Is there a pattern for trying this? So thoughtful of you!


----------



## betty boivin (Sep 12, 2012)

Lovely idea!


----------



## betty boivin (Sep 12, 2012)

Lovely idea!


----------



## Latte with Yarn (May 18, 2019)

You are not only very clever - but extremely thoughtful!
I'm sure she will be very touched by your kindness.


----------



## hapb46 (Aug 3, 2018)

Wow what a wonderful gift! My neighbor’s husband passed away a few years ago. He loved his plaid shirts. She found a woman on the internet who makes teddy bears out of shirts. She had them made for all her grandchildren and of course, herself!


----------



## mperrone (Mar 14, 2013)

You are a wonderfully thoughtful and kind person to do this.


----------



## louisezervas (Jun 28, 2011)

What a great idea! She will love it.


----------



## ljsb3 (Apr 25, 2013)

Love this - will have to see if I can find a pattern for this


----------



## Only wool (Feb 13, 2017)

theatermarye said:


> What a GREAT GREAT GREAT idea.
> Amazing and so kind hearted of you.


 :sm24: :sm24: :sm24:


----------



## riversong200 (Apr 20, 2014)

What a sweet idea!


----------



## alwaysforyou (Dec 6, 2011)

What a wonderful think for you to do for her, and such a clever idea!
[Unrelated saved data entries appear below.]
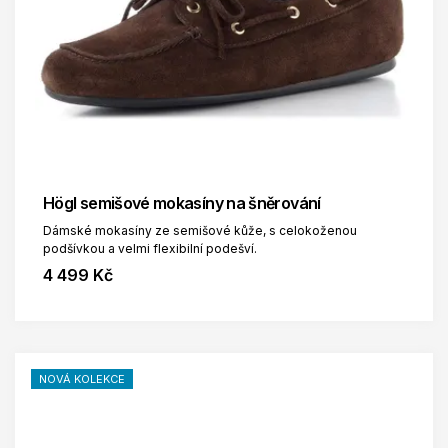
Högl semišové mokasíny na šněrování
Dámské mokasíny ze semišové kůže, s celokoženou
podšívkou a velmi flexibilní podešví.
4 499 Kč
NOVÁ KOLEKCE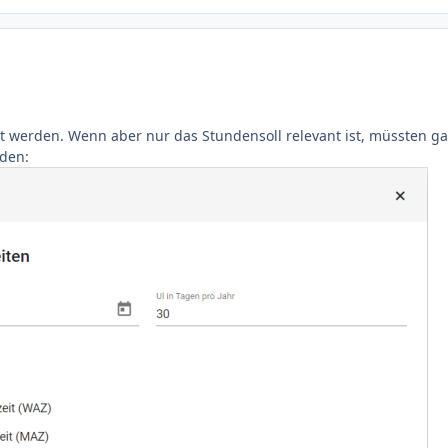
gt werden. Wenn aber nur das Stundensoll relevant ist, müssten g
rden: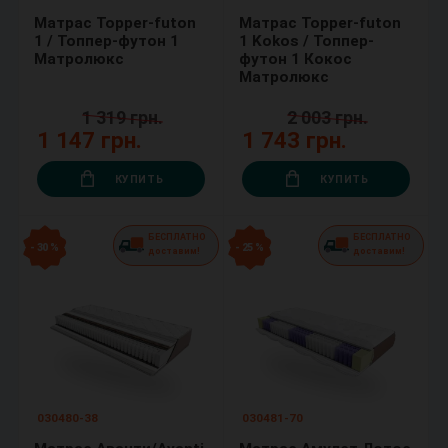
Матрас Topper-futon
Матрас Topper-futon
1 / Топпер-футон 1
1 Kokos / Топпер-
Матролюкс
футон 1 Кокос
Матролюкс
1 319 грн.
2 003 грн.
1 147 грн.
1 743 грн.
КУПИТЬ
КУПИТЬ
БЕСПЛАТНО
БЕСПЛАТНО
- 30 %
- 25 %
доставим!
доставим!
030480-38
030481-70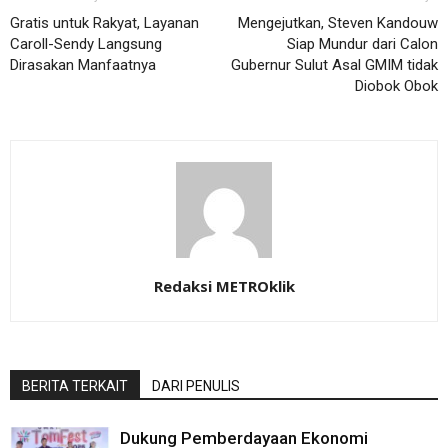
Gratis untuk Rakyat, Layanan
Mengejutkan, Steven Kandouw
Caroll-Sendy Langsung
Siap Mundur dari Calon
Dirasakan Manfaatnya
Gubernur Sulut Asal GMIM tidak
Diobok Obok
Redaksi METROklik
BERITA TERKAIT
DARI PENULIS
Dukung Pemberdayaan Ekonomi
Thanks for sharing it. Well done, you  Lynn


----------



## Carolyn Mongeon (Jul 1, 2012)

What an excellent idea and execution of work!


----------



## mopa2282 (May 12, 2011)

Brilliant idea.


----------



## jberg (Mar 23, 2011)

What a truly lovely gift for her! I volunteer with a Hospice for about 15 yrs now and I am given clothing from people who have died. I turn it into bears for the family. So far I have done over 700. The families are so very grateful to have this little memento of their loved one. I'm sure your apron will warm her heart for years to come. Bless you.....jberg


----------



## Reita (Dec 8, 2014)

When my oldest brother passed away, a friend of the family made a pillow out of one of his favorite shirts. I was beautiful. I like your memory apron too. Reita


----------



## Susan Marie (Jul 26, 2013)

Nice idea!


----------



## PriscillaWalker (Jun 12, 2017)

What a good neighbour and friend you are. Your neighbour will cherish this.


----------



## Jean K (Sep 9, 2011)

Absolutely beautiful and very thoughtful! He must have been a sharp dresser.


----------



## Isuel (Sep 27, 2011)

What a nice gesture.


----------



## blawler (Feb 20, 2012)

What a wonderful gift. She surely will love it and feel loved, too. Aloha... Bev


----------



## NH Gal 2 (Apr 16, 2014)

I think it is a nice thought.


----------



## Grammy Toni (Apr 30, 2011)

What a wonderful thing to do!


----------



## Valjean (Jul 21, 2011)

What a beautiful idea,I'm sure she will cherish it!


----------



## Sparkler24 (May 5, 2011)

What a sweet and thoughtful gift!


----------



## Jpacquin (Mar 13, 2013)

What a wonderful idea.


----------



## flowergrower (Mar 1, 2011)

Such a thoughtful gift to send her off with. Memories of her husband and you!


----------



## Emmy Cat (Jul 22, 2012)

A fabulous idea. x


----------